今回の動画では、福岡県内にある葦原を来訪。本来は河川改修工事で撤去される予定でしたが、小宮さんが県土整備事務所に直接働きかけ、環境の一部を残してもらった経緯があります。労を惜しまず環境保全に取り組んだ理由は、葦原の泥を食べて生きる“希少生物”が生息していたからです。
その希少生物とは、“動く泥”という表現がぴったりなビジュアルの「ヤベガワモチ」。殻を持たない珍しい貝で、絶滅危惧種IA類に指定されている絶滅寸前の種類です。福岡県内にはわずか4カ所にしか生息していないといいます。
環境保全により絶滅の危機は脱したのは約1年半前。今年は大きな変化が起きており、例年よりも圧倒的に多くのヤベガワモチが発見されたのです。撮影中にも、ペアになってクルクル回る繁殖行動中のヤベガワモチを確認することができました。
わずか15メートルほどの区間に8匹のヤベガワモチを発見し、小宮さんは「めちゃくちゃな密度です。こんな数がいるのはスゴいですね」と驚嘆。ヤベガワモチは栄養循環にも大いに役立っており、この葦原にはシオマネキやオカミミガイをはじめとする30~40種類の生き物が生息しているそうです。

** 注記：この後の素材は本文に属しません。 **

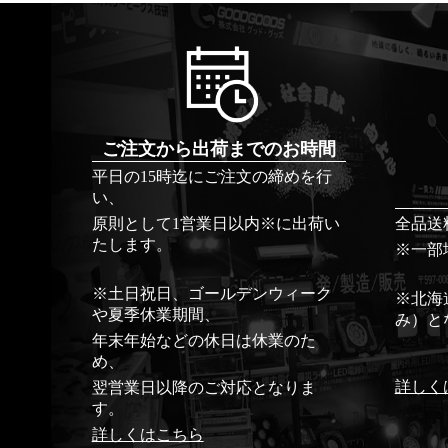
ご注文から出荷までのお時間
平日の15時迄にご注文の締めを行
い、
原則として1営業日以内※に出荷い
全品送
たします。
※一部
※土日祝日、ゴールデンウィーク
※北海
や夏季休業期間、
み）と
年末年始などの休日は休業のた
め、
詳しく
翌営業日以降のご対応となりま
す。
詳しくはこちら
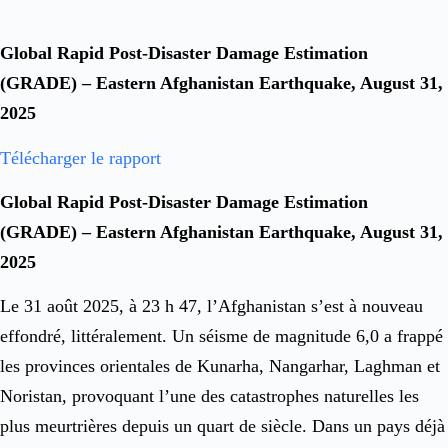
Global Rapid Post-Disaster Damage Estimation
(GRADE) – Eastern Afghanistan Earthquake, August 31,
2025
Télécharger le rapport
Global Rapid Post-Disaster Damage Estimation
(GRADE) – Eastern Afghanistan Earthquake, August 31,
2025
Le 31 août 2025, à 23 h 47, l’Afghanistan s’est à nouveau
effondré, littéralement. Un séisme de magnitude 6,0 a frappé
les provinces orientales de Kunarha, Nangarhar, Laghman et
Noristan, provoquant l’une des catastrophes naturelles les
plus meurtrières depuis un quart de siècle. Dans un pays déjà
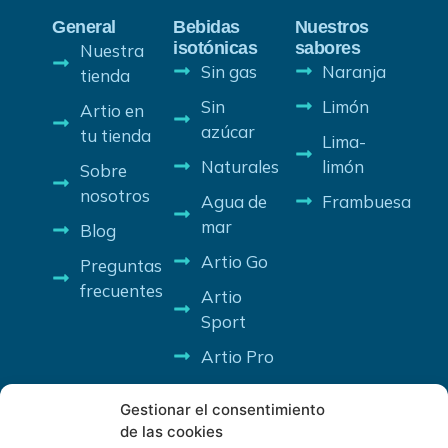
General
Bebidas
Nuestros
isotónicas
sabores
Nuestra
Sin gas
Naranja
tienda
Sin
Limón
Artio en
azúcar
tu tienda
Lima-
Naturales
limón
Sobre
nosotros
Agua de
Frambuesa
mar
Blog
Artio Go
Preguntas
frecuentes
Artio
Sport
Artio Pro
Gestionar el consentimiento
de las cookies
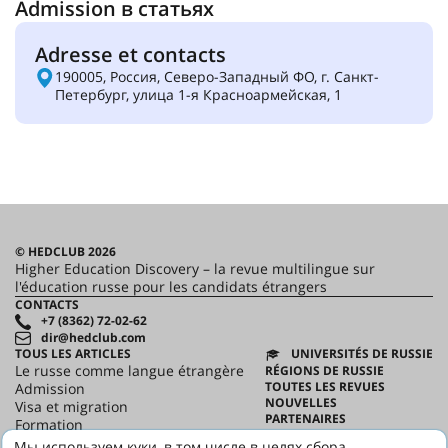
Admission в статьях
Adresse et contacts
190005, Россия, Северо-Западный ФО, г. Санкт-
Петербург, улица 1-я Красноармейская, 1
© HEDCLUB 2026
Higher Education Discovery – la revue multilingue sur
l'éducation russe pour les candidats étrangers
CONTACTS
+7 (8362) 72-02-62
dir@hedclub.com
TOUS LES ARTICLES
UNIVERSITÉS DE RUSSIE
Le russe comme langue étrangère
RÉGIONS DE RUSSIE
TOUTES LES REVUES
Admission
NOUVELLES
Visa et migration
PARTENAIRES
Formation
CONTRAT D'UTILISATION
Science
Мы используем куки, в том числе в целях сбора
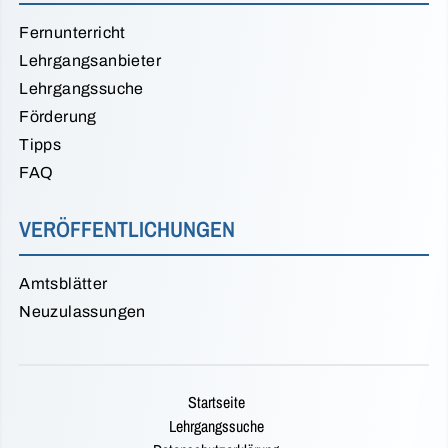
Fernunterricht
Lehrgangsanbieter
Lehrgangssuche
Förderung
Tipps
FAQ
VERÖFFENTLICHUNGEN
Amtsblätter
Neuzulassungen
Startseite
Lehrgangssuche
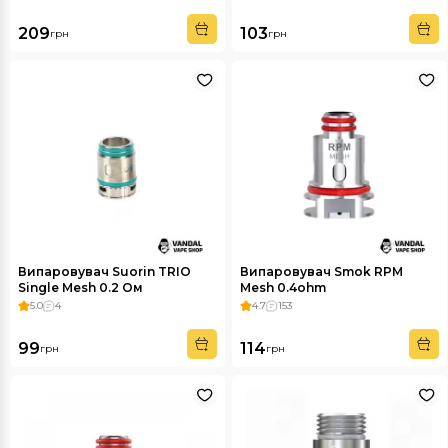
209
103
грн
грн
Випаровувач Suorin TRIO
Випаровувач Smok RPM
Single Mesh 0.2 Ом
Mesh 0.4ohm
5.0
4
4.7
153
99
114
грн
грн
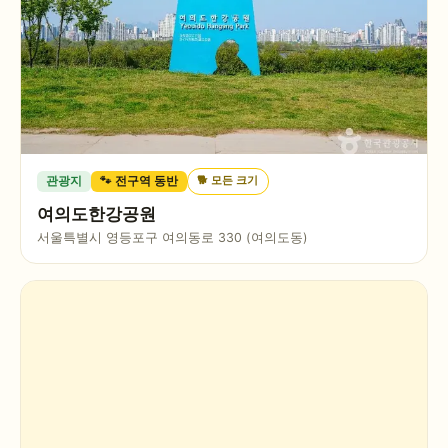
🐕
모든 크기
관광지
🐾 전구역 동반
여의도한강공원
서울특별시 영등포구 여의동로 330 (여의도동)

葦原周辺に目を移すと、浚渫(しゅんせつ)工事で削り取りられた場所でもヤベガワモチのフンを発見した小宮さん。生息エリアが拡大している可能性が高く、「絶滅寸前の種類だったとしても、その核が残ればね、もう1回増えることは可能ですから」と喜んでいます。
そのまま探索を続けると、フンだけでなくヤベガワモチ本体を発見。「何これ? 意味がわからないくらい数がいますね」と次々に目に入るフィーバータイムに突入し、過去最高となる20匹近いヤベガワモチを見つけることができました。
わずか1年半で生態系の回復が確認でき、「早いなこれは。5年、6年、なんなら10年くらいかかる場所もある」と驚いた小宮さん。最後には、「(工事を)やった上で残すことができる。どの点を守ればいいか、調整をしっかり図ることによって、絶滅危惧種IA類であっても、これだけ増やすことができる」と環境保全の重要性を力強く訴えていました。
動画コメント欄には、「こんな不思議な生き物がいるとは」「ヤベガワモチという生き物を初めて見ました」「こんなにたくさんいるなんてすごい」「貴重な生き物、生態、環境が残って良かった」「感動で涙が出てしまいました!」「嘆願を聞き入れてくれた自治体と工事業者に感謝」「本当に素晴らしい事例です。声を上げることで希少な生き物を守り、増やすことができるってのは多くの人にとって希望の光です」などの声が寄せられました。